Mutated gene safeguards against heart attacks

People with a specific gene mutation have a 50 percent lower risk of suffering a heart attack. This is what an international team of researchers headed by the cardiologist Prof. Heribert Schunkert, medical director of the German Heart Center at the Technical University of Munich (TUM), discovered in a broad comparative study.
 
If this gene were switched off with medications it could reduce the risk of coronary disease significantly.
 
An international research group headed by the cardiologist Prof. Heribert Schunkert, medical director of the German Heart Center at TU Munich, has discovered a gene mutation that may significantly reduce the probability of suffering a heart attack.
 
"This discovery makes it considerably easier to develop new medications that simulate the effect of this mutation," explains Prof. Schunkert. "This gives follow-on research aiming at reducing heart attacks in the future a concrete goal."
 
For the large-scale study at hand, the scientists analyzed 13,000 different genes from a pool of 200,000 participants – both heart attack patients and healthy control persons. They were on the lookout for correlations between gene mutations and coronary artery disease.
 
For a number of genes, the researchers registered a correlation, including the ANGPTL4 (angiopoietin-like 4) gene.
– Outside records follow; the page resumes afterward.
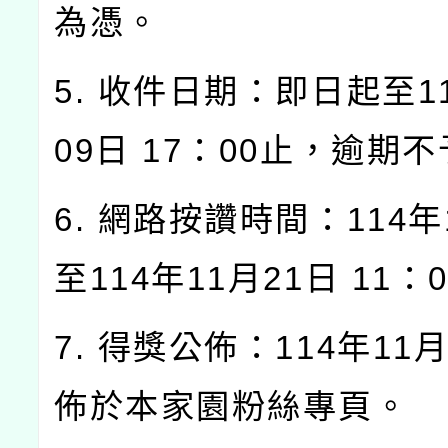
為憑。
5. 收件日期：即日起至1
09日 17：00止，逾期
6. 網路按讚時間：114年
至114年11月21日 11：
7. 得獎公佈：114年11
佈於本家園粉絲專頁。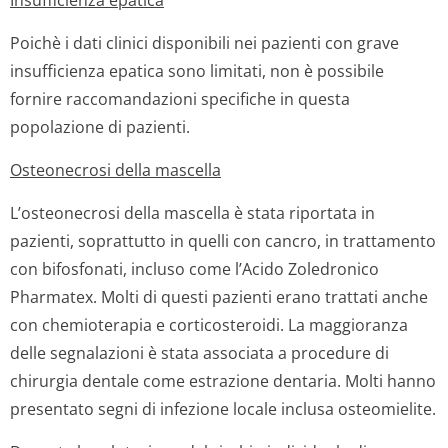
Insufficienza epatica
Poichè i dati clinici disponibili nei pazienti con grave
insufficienza epatica sono limitati, non è possibile
fornire raccomandazioni specifiche in questa
popolazione di pazienti.
Osteonecrosi della mascella
L’osteonecrosi della mascella è stata riportata in
pazienti, soprattutto in quelli con cancro, in trattamento
con bifosfonati, incluso come l’Acido Zoledronico
Pharmatex. Molti di questi pazienti erano trattati anche
con chemioterapia e corticosteroidi. La maggioranza
delle segnalazioni è stata associata a procedure di
chirurgia dentale come estrazione dentaria. Molti hanno
presentato segni di infezione locale inclusa osteomielite.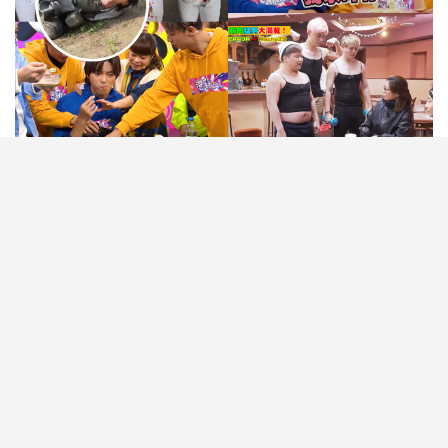
由ERROR與ViuTV幕後團隊「無制限OT編集團」合
作的節目《ERROR自肥企画》人氣爆燈，連帶節目
的「恐怖大懲罰」也被追捧，最近不少新人更將「死
亡行星」加入到接新娘、玩新郎遊戲的環節中，有新
人就分享片段，影片中的新娘手執「死亡行星」，大
聲高呼：「我用死亡行星彈你，你都唔會嬲嘅，因為
我係你老婆！」另外，亦有外父親自出馬以「死亡行
星」玩新郎！
閱讀全文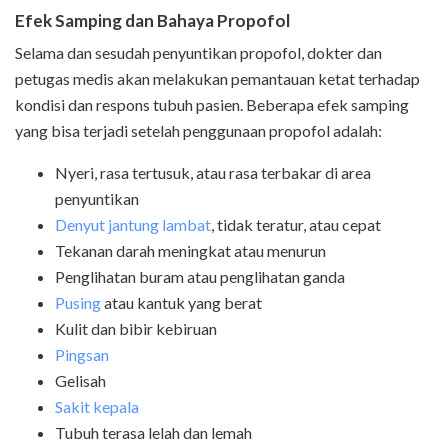
Efek Samping dan Bahaya Propofol
Selama dan sesudah penyuntikan propofol, dokter dan
petugas medis akan melakukan pemantauan ketat terhadap
kondisi dan respons tubuh pasien. Beberapa efek samping
yang bisa terjadi setelah penggunaan propofol adalah:
Nyeri, rasa tertusuk, atau rasa terbakar di area
penyuntikan
Denyut jantung lambat
, tidak teratur, atau cepat
Tekanan darah meningkat atau menurun
Penglihatan buram atau penglihatan ganda
Pusing
atau kantuk yang berat
Kulit dan bibir kebiruan
Pingsan
Gelisah
Sakit kepala
Tubuh terasa lelah dan lemah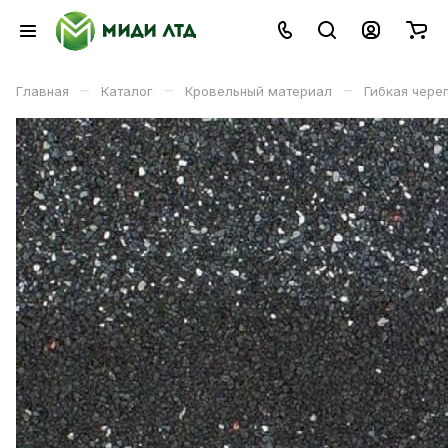
–
–
–
Главная
Каталог
Кровельный материал
Гибкая чере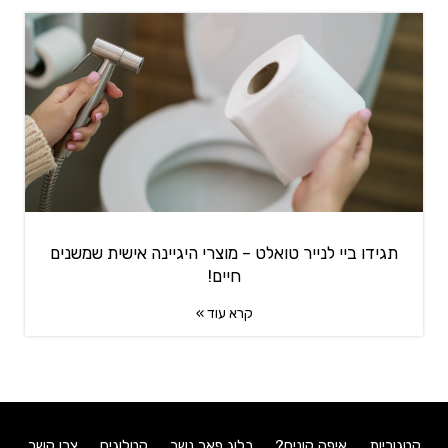
תגידו ביי לנייר טואלט – מוצרי היגיינה אישית שמשנים
חיים!
קרא עוד »
קטגוריות
איפה קונים?
בלוג פאר נשר
קטלוגים
צרו קשר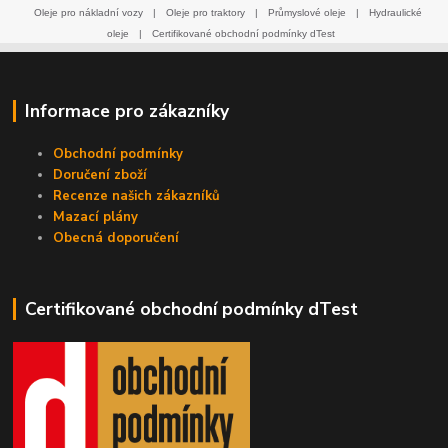
Oleje pro nákladní vozy
|
Oleje pro traktory
|
Průmyslové oleje
|
Hydraulické
oleje
|
Certifikované obchodní podmínky dTest
Informace pro zákazníky
Obchodní podmínky
Doručení zboží
Recenze našich zákazníků
Mazací plány
Obecná doporučení
Certifikované obchodní podmínky dTest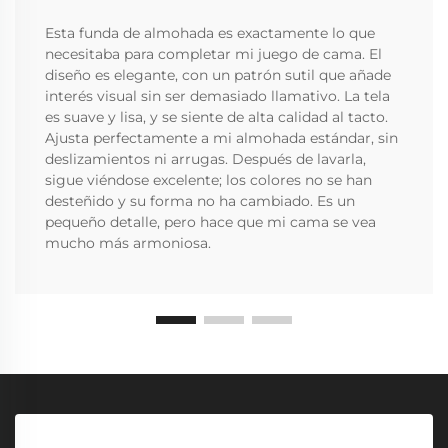
Esta funda de almohada es exactamente lo que
necesitaba para completar mi juego de cama. El
diseño es elegante, con un patrón sutil que añade
interés visual sin ser demasiado llamativo. La tela
es suave y lisa, y se siente de alta calidad al tacto.
Ajusta perfectamente a mi almohada estándar, sin
deslizamientos ni arrugas. Después de lavarla,
sigue viéndose excelente; los colores no se han
desteñido y su forma no ha cambiado. Es un
pequeño detalle, pero hace que mi cama se vea
mucho más armoniosa.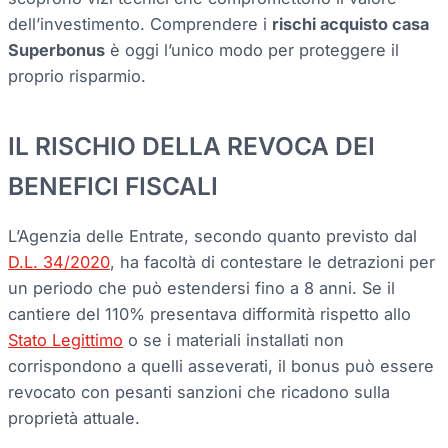
dell’investimento. Comprendere i
rischi acquisto casa
Superbonus
è oggi l’unico modo per proteggere il
proprio risparmio.
IL RISCHIO DELLA REVOCA DEI
BENEFICI FISCALI
L’Agenzia delle Entrate, secondo quanto previsto dal
D.L. 34/2020
, ha facoltà di contestare le detrazioni per
un periodo che può estendersi fino a 8 anni. Se il
cantiere del 110% presentava difformità rispetto allo
Stato Legittimo
o se i materiali installati non
corrispondono a quelli asseverati, il bonus può essere
revocato con pesanti sanzioni che ricadono sulla
proprietà attuale.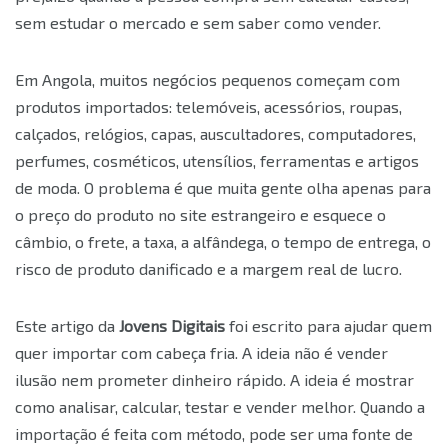
sem estudar o mercado e sem saber como vender.
Em Angola, muitos negócios pequenos começam com
produtos importados: telemóveis, acessórios, roupas,
calçados, relógios, capas, auscultadores, computadores,
perfumes, cosméticos, utensílios, ferramentas e artigos
de moda. O problema é que muita gente olha apenas para
o preço do produto no site estrangeiro e esquece o
câmbio, o frete, a taxa, a alfândega, o tempo de entrega, o
risco de produto danificado e a margem real de lucro.
Este artigo da
Jovens Digitais
foi escrito para ajudar quem
quer importar com cabeça fria. A ideia não é vender
ilusão nem prometer dinheiro rápido. A ideia é mostrar
como analisar, calcular, testar e vender melhor. Quando a
importação é feita com método, pode ser uma fonte de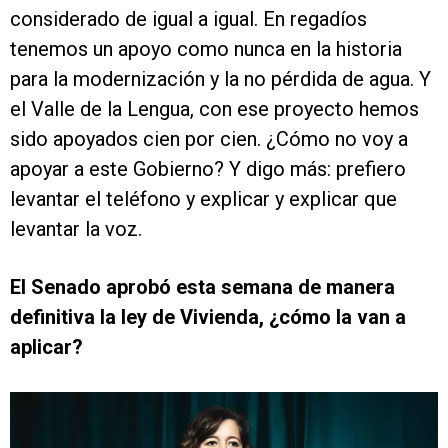
considerado de igual a igual. En regadíos
tenemos un apoyo como nunca en la historia
para la modernización y la no pérdida de agua. Y
el Valle de la Lengua, con ese proyecto hemos
sido apoyados cien por cien. ¿Cómo no voy a
apoyar a este Gobierno? Y digo más: prefiero
levantar el teléfono y explicar y explicar que
levantar la voz.
El Senado aprobó esta semana de manera
definitiva la ley de Vivienda, ¿cómo la van a
aplicar?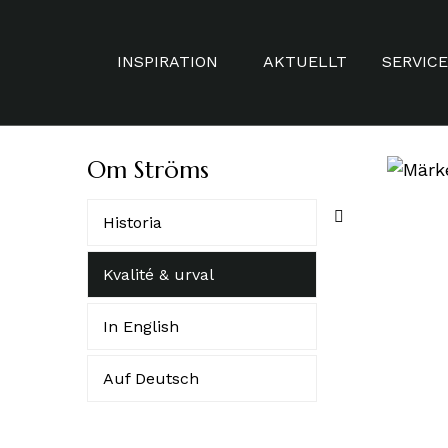
INSPIRATION
AKTUELLT
SERVICE
Om Ströms
HERR
SKRÄDD
DAM
MÅTTBE
Historia
VARUMÄRKEN
TIDSBO
Kvalité & urval
DISTAN
In English
STAMK
VAXNIN
Auf Deutsch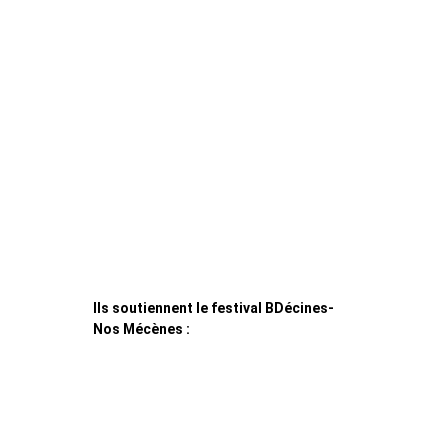
Ils soutiennent le festival BDécines-
Nos Mécènes :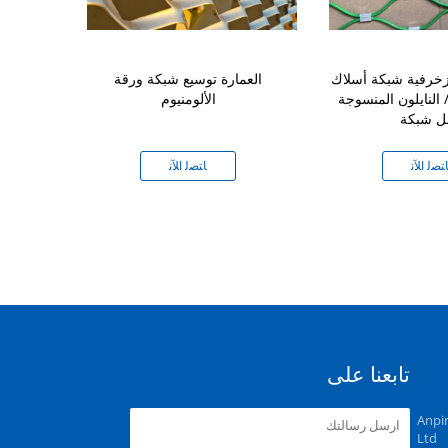
زخرفية شبكة أسلاك
العمارة توسيع شبكة ورقة
توسيع شبكة ال
/ النايلون المنسوجة
الألومنيوم
الملونة المن
ل شبكة
الجدار ا
ﺘﺼﻟ ﺍﻶﻧ
ﺎﺘﺼﻟ ﺍﻶﻧ
ﺎﺘ
تابعنا على
Anpi
Ltd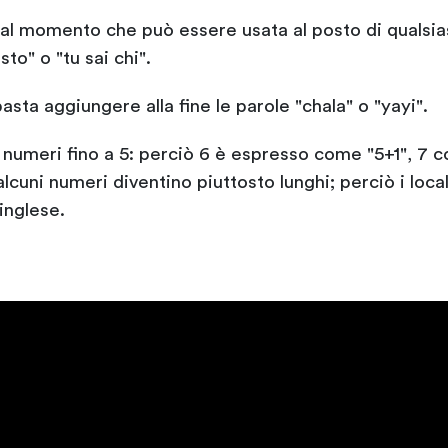
 dal momento che può essere usata al posto di qualsia
to" o "tu sai chi".
asta aggiungere alla fine le parole "chala" o "yayi".
numeri fino a 5: perciò 6 è espresso come "5+1", 7 c
alcuni numeri diventino piuttosto lunghi; perciò i loc
'inglese.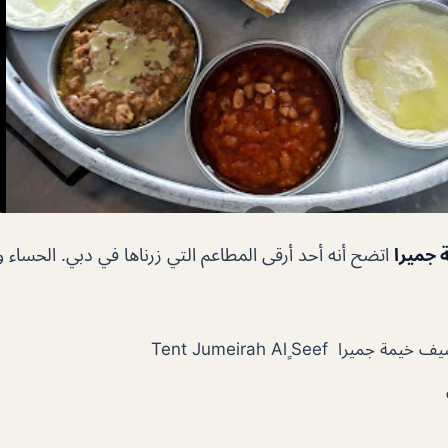
جميرا
اتضح أنه أحد أرقى المطاعم التي زرناها في دبي. الحساء 
جميرا Tent Jumeirah Al ٍSeef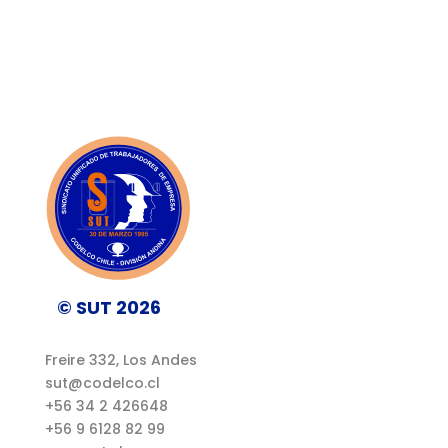
© SUT 2026
Freire 332, Los Andes
sut@codelco.cl
+56 34 2 426648
+56 9 6128 82 99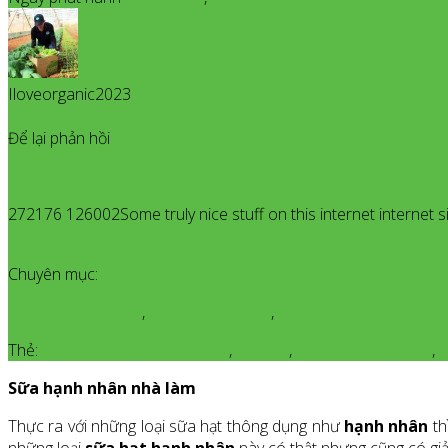
Iloveorganic2023
All posts from Iloveorganic2023
23
Để lại phản hồi
Veneer Pattaya
272176 126002Some truly nice stuff on this internet internet site
Thêm bình luận
Chuyên mục:
Công Thức Nấu Ăn
,
Kinh Nghiệm Hay
,
Sức Khoẻ và Dinh Dưỡn
Thẻ:
cách mix vị sữa hạnh nhân
,
sữa hạt
,
sua hat dinh duong
,
s
Sữa hạnh nhân nhà làm
Thực ra với những loại sữa hạt thông dụng như
hạnh nhân
th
In addition, subjects with the mutated ANGPTL4 gene had significantly lower triglyceride values in their blood.
 
"The blood fat triglyceride serves as an energy store for the body. However, as with LDL cholesterol, elevated values lead to an increased risk of cardiovascular disease. Low values, by contrast, lower the risk," explains Prof. Jeanette Erdmann, director of the Institute of Integrative and Experimental Genomics at the University of Lübeck, who also collaborated on the work.